Es sollte heute ihr Tag werden, friedlich und festlich. Das ganze
Wochenende hatten Eltern die Schule hier in Barceloneta – wie auch anderswo
– besetzt, um zu verhindern, dass die Polizei sie versiegelt. „Wir wollen
kein Mitleid“, sagt Araceli Vinaber, „wir wollen das Recht, über unsere
Zukunft selbst zu entscheiden.“
Die Einheiten der Nationalpolizei und der Guardia Civil, die für die
Einsätze verantwortlich zeichnen, wurden in den vergangenen Tagen eigens
nach Katalonien verlegt.

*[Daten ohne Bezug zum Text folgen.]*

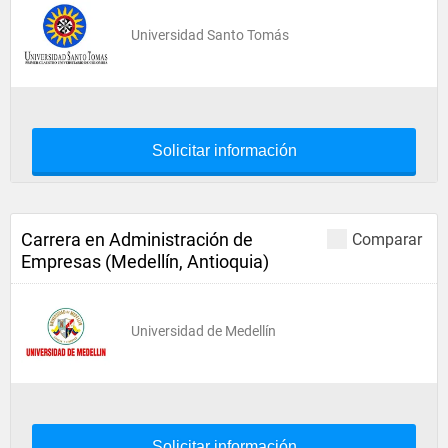
Universidad Santo Tomás
Solicitar información
Carrera en Administración de
Comparar
Empresas (Medellín, Antioquia)
Universidad de Medellín
Solicitar información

Sie sind unweit der Barceloneta im Chemiehafen in
zwei Kreuzfahrtschiffen untergebracht. „Sie müssen nur aus dem Hafen und
zweimal abbiegen, schon sind sie hier“, erklärt sich Rentner Vinaber, warum
es die Schule an der Uferpromenade wohl als Erste traf.
## Schlange stehen
Mittlerweile stehen die beiden verbliebenen Urnen auf einem Tisch. Auf dem
Stimmzettel gilt es „Ja“ oder „Nein“ zu einer unabhängigen Republik
Katalonien anzukreuzen. Hinter den Urnen sitzen jeweils ein Wahlleiter und
zwei Beisitzer.
Rund Tausend Menschen stehen in einer ewig langen Schlange geduldig an. Es
geht langsam vorwärts. Es ist heiß und stickig auf dem Flur der Schule. „Es
herrscht ein Cyberkrieg, wir haben immer wieder Aussetzer, wenn wir auf die
Datenbasen mit dem Wählerregister zugreifen“, erklärt der junge
Verantwortliche für die beiden Schulen in der Barceloneta, in denen gewählt
werden kann. Um seinen Hals trägt er ein Schild, dass ihn als Vertreter der
Autonomieverwaltung ausweist. Doch seinen Namen will er lieber nicht
gedruckt sehen. Die Staatsanwaltschaft hat angekündigt, alle Wahlhelfer
strafrechtlich zu verfolgen, wie mehrere Regierungsmitglieder und über 700
Bürgermeister, die das Referendum unterstützen.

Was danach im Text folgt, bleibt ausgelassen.